Press photo by Maria Chaves from DJ Dolores official site

 

Auktyon

 

Auktyon Joe's Pub from Auktuon's official website - Live at Joe's Pub


Auktyon started gigging in 1983 in Leninigrad. The world has changed alot since, for one the iron curtain has fallen. The band's line up has been pretty stable considering. However, unfortunately GlobalFEST will be their first tour date since losing percussionist Pavel Litvinov who died of a stroke December 15th.

Since 1986 the group has released 9 Auktyon albums and numerous other collaborations.  To better grasp their sound, start with subversive punk, personality of the band... mix in the dizzying array of instruments and musical sources and you have a sound, unforgettable, while defying categorization.

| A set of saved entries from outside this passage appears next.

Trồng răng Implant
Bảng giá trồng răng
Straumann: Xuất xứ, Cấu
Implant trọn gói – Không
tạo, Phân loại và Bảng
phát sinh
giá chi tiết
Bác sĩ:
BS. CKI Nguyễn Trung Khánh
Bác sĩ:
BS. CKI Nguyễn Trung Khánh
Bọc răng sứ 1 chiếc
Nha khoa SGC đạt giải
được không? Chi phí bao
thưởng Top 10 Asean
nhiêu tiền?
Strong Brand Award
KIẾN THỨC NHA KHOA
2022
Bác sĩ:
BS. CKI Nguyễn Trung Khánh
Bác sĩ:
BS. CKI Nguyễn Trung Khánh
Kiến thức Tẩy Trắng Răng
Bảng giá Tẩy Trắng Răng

Zach Dundas writing in Willamette Week Online describes the band's show: "Auktyon's music put a hot iron to most of the hundred or so crowded into the narrow Persian-themed club as the final witching hour of North by Northwest 2000 passed. Spirals of maniacal horns, a thunder of drums and guttural vocals spun from the stage. Auktyon first formed in the days when deviant music was anathema to the rusting Empire that still believed it was Building Socialism. After decades of fighting like blood-hungry pit bulls for the right to shriek, these eight guys turned everything loose in a cacophonous victory rite."

Auktyon band is:

Leonid Fyodorov - vocals, guitar, percussion
Oleg Garkusha - show, declamation, vocals
Viktor Bondarik - bass
Dmitry Ozersky - keyboard, percussion, trumpet
Nikolay Rubanov - saxophones, bass-clarinet, jaleika
Boris Shaveinikov - drums, percussion
Pavel Litvinov - percussion
Mikhail Kolovsky - tube, trumpet
Mikhail Rappoport - sound engineer

 

Auktyon Joe's Pub from Auktuon's official website

The Auktyon website is at: www.auktyon.com

 

Keren Ann

Keren Ann photo courtesy Metro Blue-Blue Note

Keren Ann makes sublime music in the singer-songwriter tradition and is able to draws listeners into an intimate world where she is a master of her craft.  She performs a collection of quiet, reflective songs influenced by Bob Dylan, Suzanne Vega, Russian literature and Jewish folk music.  Her compositions are diverse, multi-textured soundscapes that, when performed live, should fare well at smaller venues.  Keren Ann will be showcasing her most recent release, Nolita, follows the well received American debut Not Going Anywhere.  Although we missed her on her US debut, we look forward to catching Keren Ann live at Global Fest 2006.